The Roads Must Roll

To the left and right, a hundred yards each way, and

beyond at similar intervals, farther than he could see, were other rotors. Bridging the gaps between the rotors were the slender rollers, crowded together like cigars in a

box, in order that the strip might have a continuous rolling support. The rollers were supported by steel girder arches through the gaps of which he saw row after row of rotors in staggered succession, the rotors in each succeeding row turning over more rapidly than the last.

Separated from the narrow walkway by a line of supporting steel pillars, and lying parallel to it on the side away from the rotors, ran a shallow paved causeway, joined to the walk at this point by a ramp. Gaines peered up and down this tunnel in evident annoyance. Blekinsop started to ask him what troubled him, but found his voice snuffed out by the sound: He could not cut through the roar of thousands of rotors and the whine of hundreds of thousands of rollers.

Gaines saw his lips move and guessed at the question.’

He cupped his hands around Blekinsop’s right ear, and shouted, “No car – I expected to find a car here.”

The Australian, wishing to be helpful, grasped Gaines’ arm and pointed back into the jungle of machinery.

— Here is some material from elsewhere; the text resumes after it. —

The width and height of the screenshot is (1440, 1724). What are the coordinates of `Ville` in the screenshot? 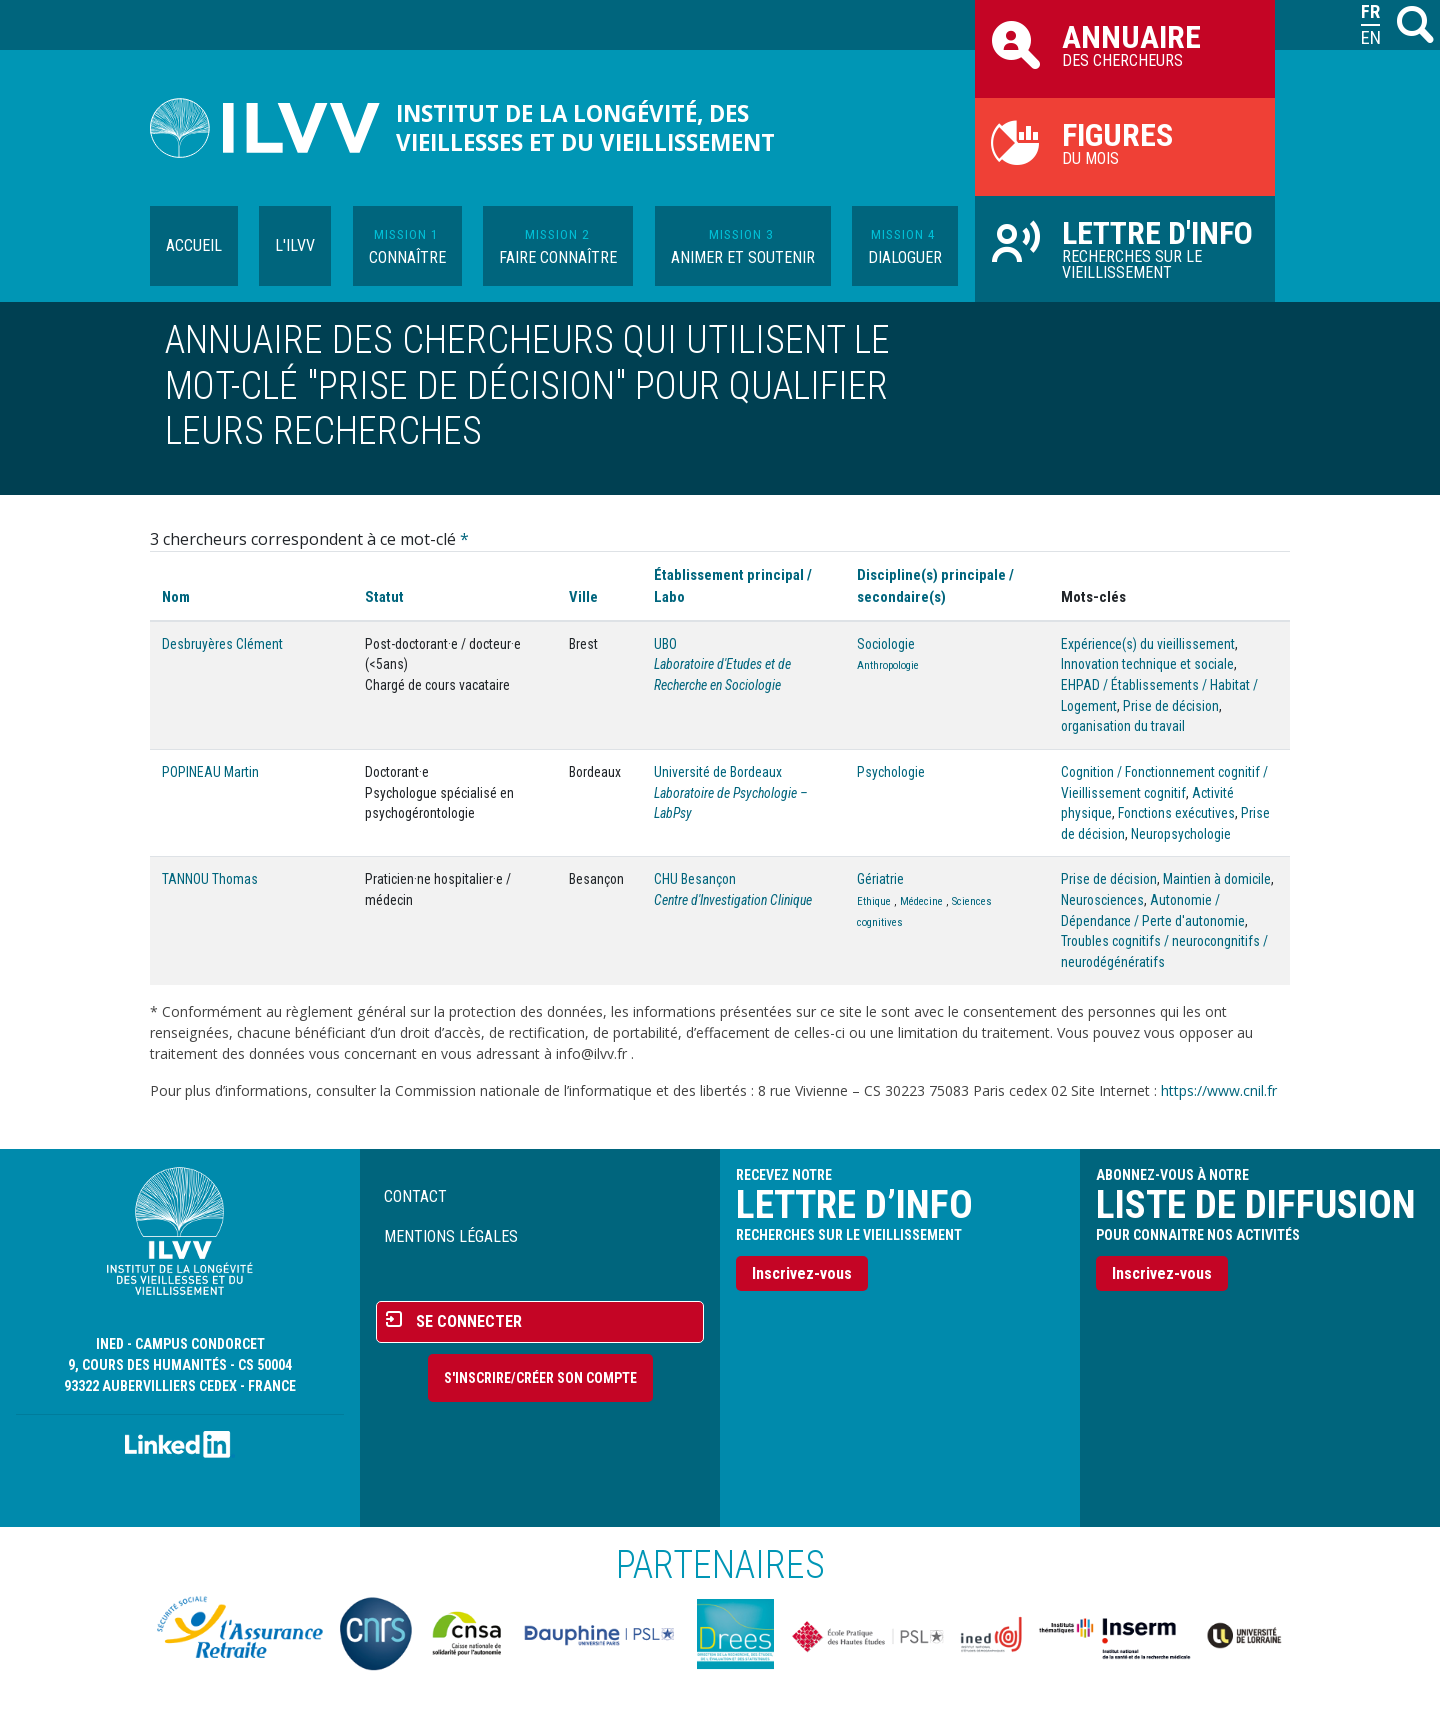 It's located at (583, 597). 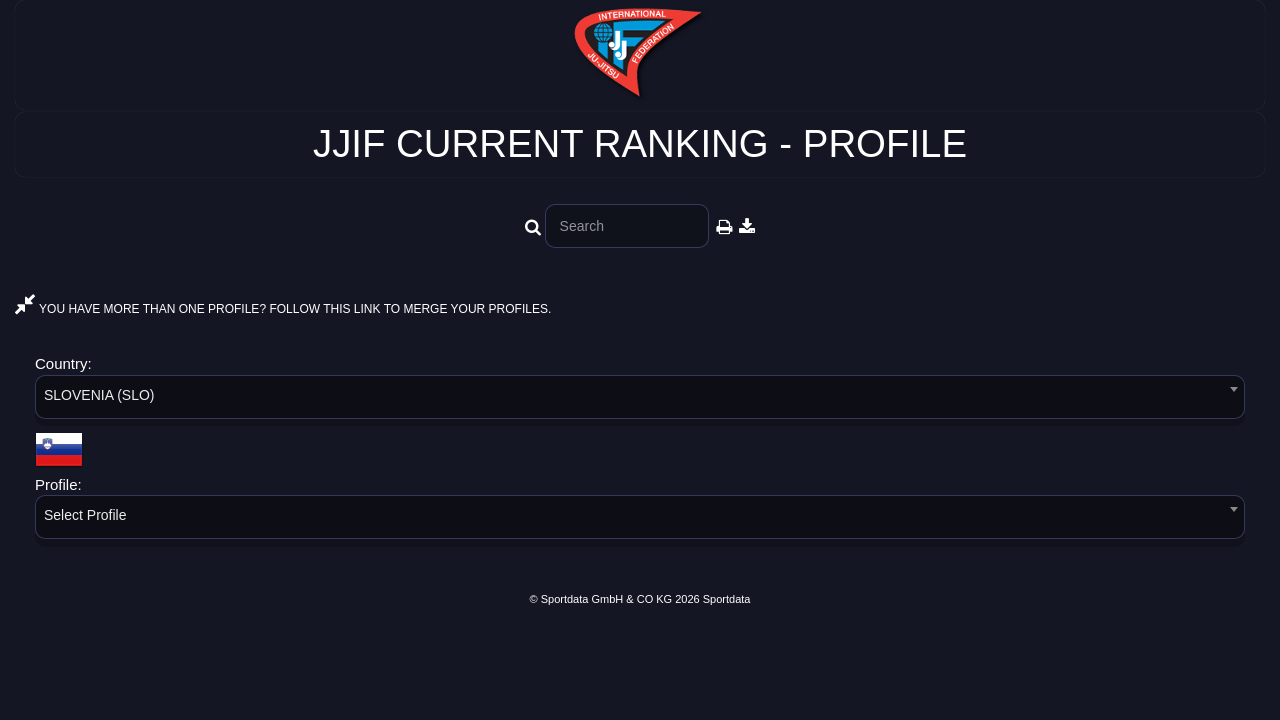  Describe the element at coordinates (727, 599) in the screenshot. I see `Sportdata` at that location.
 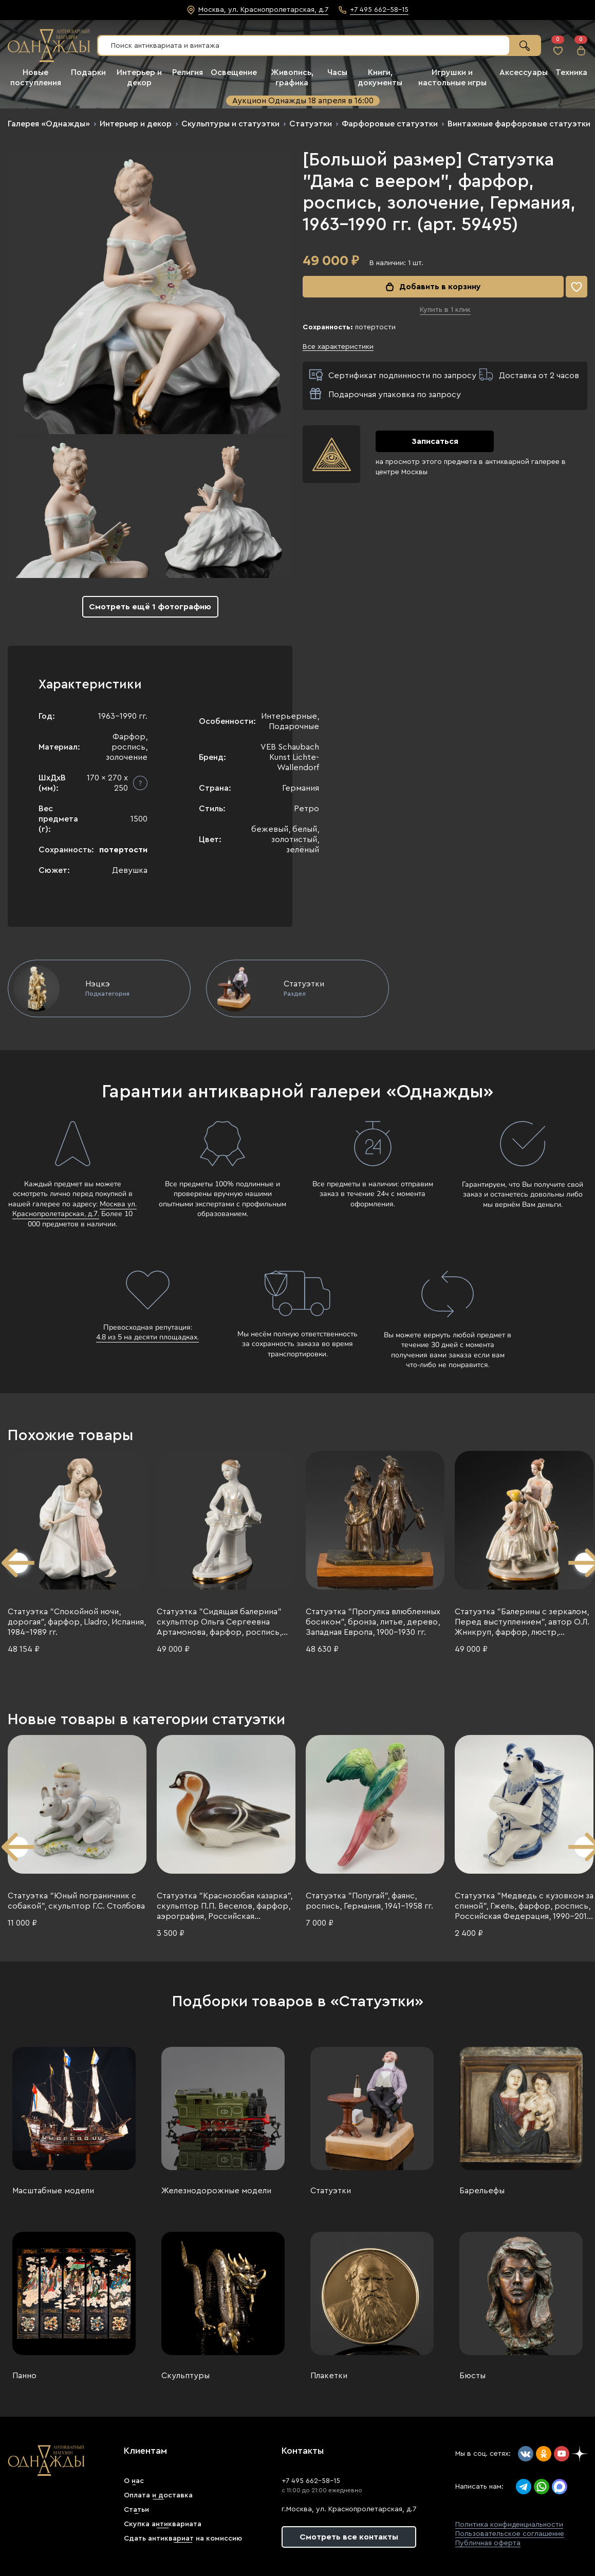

Gaines’ eye followed the direction indicated and picked out something that he had missed in his preoccupation – a half dozen men working around a rotor several strips away. They had jacked down a rotor until it was no longer in contact with the road surface and were preparing to replace it in toto. The replacement rotor was standing by on a low, heavy truck.

The Chief Engineer gave a quick smile of acknowledgment and thanks and aimed his flashlight at the group, the beam focused down to a slender, intense needle of light.

One of the technicians looked up, and Gaines snapped the light on and off in a repeated, irregular pattern. A figure detached itself from the group, and ran toward them.

It was a slender young man, dressed in dungarees and topped off with earpads and an incongruous, pillbox cap, bright with gold braid and Insignia. He recognized the Chief Engineer and saluted, his face falling into humorless, boyish intentness.

Gaines stuffed his torch into a pocket and commenced to gesticulate rapidly with both hands-clear, clean gestures, as involved and as meaningful as deaf-mute language. Blekinsop dug into his own dilettante knowledge of anthropology and decided that it was most like American Indian sign language, with some of the finger movements of hula. But it was necessarily almost entirely strange, being adapted for a particular terminology.

The cadet answered him in kind, stepped to the edge of the causeway, and flashed his torch to the south. He picked out a car, still some distance away, but approaching at headlong speed. It braked, and came to a stop alongside them.

It was a small affair, ovoid in shape, and poised on two centerline wheels. The forward, upper surface swung up and disclosed the driver, another cadet. Gaines addressed him briefly in sign language, then hustled Blekinsop ahead of him into the cramped passenger compartment.

As the glassite hood was being swung back into place, a blast of wind smote them, and the Australian looked up in time to glimpse the last of three much larger vehicles hurtle past them. They were headed north, at a speed of not less than two hundred miles per hour. Blekinsop thought that he had made out the little hats of cadets through the windows of the last of the three, but he could not be sure.

He had no time to wonder – so violent was the driver’s getaway. Gaines ignored the accelerating surge; he was already calling Davidson on the built-in communicator. Comparative silence had settled down once the car was closed. The face of a female operator at the relay station showed on the screen.

“Get me Davidson-Senior Watch Office!”

“Oh! It’s Mr. Gaines! The Mayor wants to talk to you, Mr. Gaines.”

“Refer him-and get me Davidson. Move!”

“Yes, sir!”

“And see here-leave this circuit hooked in to Davidson’s board until I tell you personally to cut it.”